Being pregnant actually helped Serena Williams win the Aus Open. Wait... what?

This week, we learned 35-year-old tennis champion Serena Williams is most probably pregnant.

With this revelation – that arrived with a SnapChat of the tennis star in a yellow leotard and the caption “20 weeks” – we all had a moment of being happy for her; thinking all the baby thoughts; wondering if it’s a boy or a girl…

And then there was this:

If Williams is currently 20 weeks pregnant…. that means she was ALSO pregnant when she beat her sister Venus Williams to win The Australian Open in January.

Twitter had a meltdown.



But… WAIT.

Quietly, from the shadows, we began to hear whispers…

Williams’ pregnancy might have helped her performance rather than hindered it.

News sites started referencing a 2003 study published in the Seton Hall Journal of Sports Law that found pregnancy increases the number of red blood cells in the body, which boosts oxygen delivery to muscles and enhances athletic performance.

“The effects of pregnancy parallel the effects of blood doping,” the report reads. “The benefits of pregnancy include an increase in oxygen-rich blood, which in turn helps boost muscle capacity by 30 per cent.”


We decided to speak to our own expert to find out… Just what affect did Williams’ pregnancy have on her athletic performance?

(Real talk: the fact Williams was performing athletically at all is remarkable. If I were pregnant, all I’d do is use it as an excuse for eating two dinners every night and brownies for breakfast.)

Serena Williams after winning the Women's Singles Final at the 2017 Australian Open at Melbourne Park on January 28, 2017 in Melbourne, Australia. (Photo by Getty Images)

Melbourne obstetrician, gynaecologist and IVF specialist, Dr Joseph Sgroi, told Mamamia it is likely Williams' pregnancy had a positive impact on her performance.
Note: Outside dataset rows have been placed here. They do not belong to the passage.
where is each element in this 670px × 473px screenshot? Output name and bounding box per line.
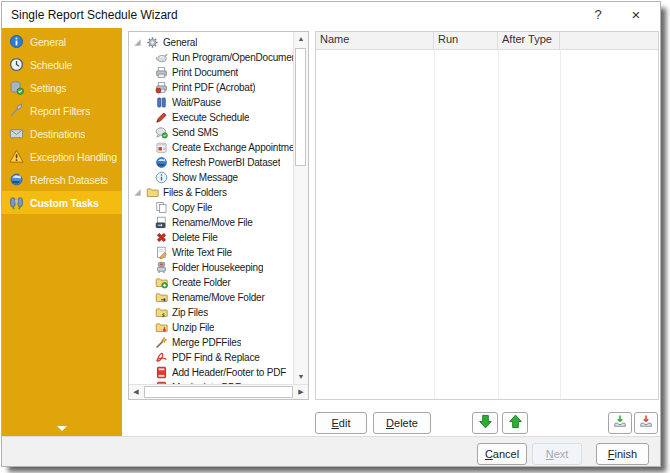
tree-item-label: Wait/Pause [172, 97, 221, 108]
run-program-icon [155, 51, 168, 64]
tree-item-rename-move-folder[interactable]: Rename/Move Folder [129, 290, 293, 305]
zip-files-icon [155, 306, 168, 319]
tree-group-files-folders[interactable]: Files & Folders [129, 185, 293, 200]
close-button[interactable]: × [626, 5, 646, 25]
sidebar-item-label: Custom Tasks [30, 197, 99, 209]
tree-item-create-exchange-appointment[interactable]: Create Exchange Appointment [129, 140, 293, 155]
tree-item-refresh-powerbi-dataset[interactable]: Refresh PowerBI Dataset [129, 155, 293, 170]
scroll-up-icon[interactable]: ▲ [294, 32, 308, 46]
table-grid-line [560, 49, 561, 399]
tree-item-label: Create Folder [172, 277, 231, 288]
column-header-run[interactable]: Run [434, 32, 498, 49]
scroll-left-icon[interactable]: ◀ [129, 385, 143, 399]
tree-item-label: Unzip File [172, 322, 214, 333]
column-header-name[interactable]: Name [316, 32, 434, 49]
tree-group-general[interactable]: General [129, 35, 293, 50]
next-button[interactable]: Next [532, 443, 582, 465]
sidebar-item-destinations[interactable]: Destinations [2, 122, 122, 145]
sidebar-item-settings[interactable]: Settings [2, 76, 122, 99]
expander-icon[interactable] [133, 38, 142, 47]
tree-item-execute-schedule[interactable]: Execute Schedule [129, 110, 293, 125]
send-sms-icon [155, 126, 168, 139]
finish-button[interactable]: Finish [596, 443, 649, 465]
add-header-footer-icon [155, 366, 168, 379]
tree-item-show-message[interactable]: Show Message [129, 170, 293, 185]
sidebar-item-label: General [30, 36, 66, 48]
pdf-find-replace-icon [155, 351, 168, 364]
show-message-icon [155, 171, 168, 184]
expander-icon[interactable] [133, 188, 142, 197]
tree-horizontal-scrollbar[interactable]: ◀ ▶ [129, 384, 308, 399]
tree-item-create-folder[interactable]: Create Folder [129, 275, 293, 290]
tree-item-print-pdf-acrobat[interactable]: Print PDF (Acrobat) [129, 80, 293, 95]
custom-tasks-icon [9, 195, 24, 210]
tree-item-label: Create Exchange Appointment [172, 142, 293, 153]
window-title: Single Report Schedule Wizard [11, 8, 178, 22]
horizontal-scroll-thumb[interactable] [144, 386, 293, 398]
copy-file-icon [155, 201, 168, 214]
unzip-file-icon [155, 321, 168, 334]
tree-item-print-document[interactable]: Print Document [129, 65, 293, 80]
sidebar-item-refresh-datasets[interactable]: Refresh Datasets [2, 168, 122, 191]
vertical-scroll-thumb[interactable] [295, 48, 306, 166]
edit-button[interactable]: Edit [315, 412, 367, 434]
scroll-down-icon[interactable]: ▼ [294, 370, 308, 384]
gear-icon [146, 36, 159, 49]
column-header-after-type[interactable]: After Type [498, 32, 560, 49]
table-grid-line [434, 49, 435, 399]
tree-item-label: Copy File [172, 202, 212, 213]
sidebar-item-custom-tasks[interactable]: Custom Tasks [2, 191, 122, 214]
rename-file-icon [155, 216, 168, 229]
move-down-button[interactable] [472, 412, 498, 434]
tree-item-label: Print PDF (Acrobat) [172, 82, 255, 93]
sidebar-item-general[interactable]: General [2, 30, 122, 53]
tree-item-label: Execute Schedule [172, 112, 249, 123]
sidebar-item-label: Settings [30, 82, 66, 94]
cancel-button[interactable]: Cancel [477, 443, 527, 465]
sidebar-item-exception-handling[interactable]: Exception Handling [2, 145, 122, 168]
tree-item-label: Write Text File [172, 247, 232, 258]
green-arrow-down-icon [478, 414, 493, 433]
tree-item-rename-move-file[interactable]: Rename/Move File [129, 215, 293, 230]
tree-item-run-program-opendocument[interactable]: Run Program/OpenDocument [129, 50, 293, 65]
sidebar-more-chevron-icon[interactable] [57, 426, 67, 431]
scroll-right-icon[interactable]: ▶ [294, 385, 308, 399]
tree-item-send-sms[interactable]: Send SMS [129, 125, 293, 140]
export-tasks-icon [639, 414, 653, 432]
tree-item-wait-pause[interactable]: Wait/Pause [129, 95, 293, 110]
tree-item-label: Rename/Move File [172, 217, 253, 228]
tree-item-label: Add Header/Footer to PDF [172, 367, 286, 378]
tree-item-label: Run Program/OpenDocument [172, 52, 293, 63]
import-tasks-button[interactable] [608, 412, 632, 434]
tree-item-add-header-footer-to-pdf[interactable]: Add Header/Footer to PDF [129, 365, 293, 380]
rename-folder-icon [155, 291, 168, 304]
tree-item-copy-file[interactable]: Copy File [129, 200, 293, 215]
tree-item-label: Folder Housekeeping [172, 262, 263, 273]
table-grid-line [498, 49, 499, 399]
task-tree-panel: GeneralRun Program/OpenDocumentPrint Doc… [128, 31, 309, 400]
sidebar-item-schedule[interactable]: Schedule [2, 53, 122, 76]
tree-item-folder-housekeeping[interactable]: Folder Housekeeping [129, 260, 293, 275]
sidebar-item-report-filters[interactable]: Report Filters [2, 99, 122, 122]
wait-pause-icon [155, 96, 168, 109]
title-bar: Single Report Schedule Wizard ? × [2, 2, 660, 28]
tree-item-unzip-file[interactable]: Unzip File [129, 320, 293, 335]
green-arrow-up-icon [508, 414, 523, 433]
tree-item-delete-file[interactable]: Delete File [129, 230, 293, 245]
import-tasks-icon [613, 414, 627, 432]
info-icon [9, 34, 24, 49]
execute-schedule-icon [155, 111, 168, 124]
tree-item-zip-files[interactable]: Zip Files [129, 305, 293, 320]
help-button[interactable]: ? [588, 5, 608, 25]
tree-item-pdf-find-replace[interactable]: PDF Find & Replace [129, 350, 293, 365]
sidebar-item-label: Exception Handling [30, 151, 117, 163]
move-up-button[interactable] [502, 412, 528, 434]
tree-item-label: Delete File [172, 232, 218, 243]
tree-item-write-text-file[interactable]: Write Text File [129, 245, 293, 260]
tree-vertical-scrollbar[interactable]: ▲ ▼ [293, 32, 308, 384]
tree-group-label: Files & Folders [163, 187, 227, 198]
tree-item-merge-pdffiles[interactable]: Merge PDFFiles [129, 335, 293, 350]
column-header-blank[interactable] [560, 32, 658, 49]
export-tasks-button[interactable] [634, 412, 658, 434]
delete-button[interactable]: Delete [373, 412, 431, 434]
And it's not only because of red blood cells.

"A woman's aerobic fitness stays the same or improves slightly during pregnancy if she continues to exercise as her maternal symptoms permit," Dr Sgroi said.

"This may be in part due to the fact that heart (cardiac) output increases by around 50 per cent."

Serena Williams schools us in how not to apologise for your work. Post continues below.

Dr Sgroi also said the production of glucose - the body's principle energy source - increases during pregnancy.

"The two combined might make it that much easier to chase the ball down and endure a long game," he said.

How incredible. She and her baby-to-be won an international tennis tournament together.

They're already kicking ass, and she or he isn't even born yet.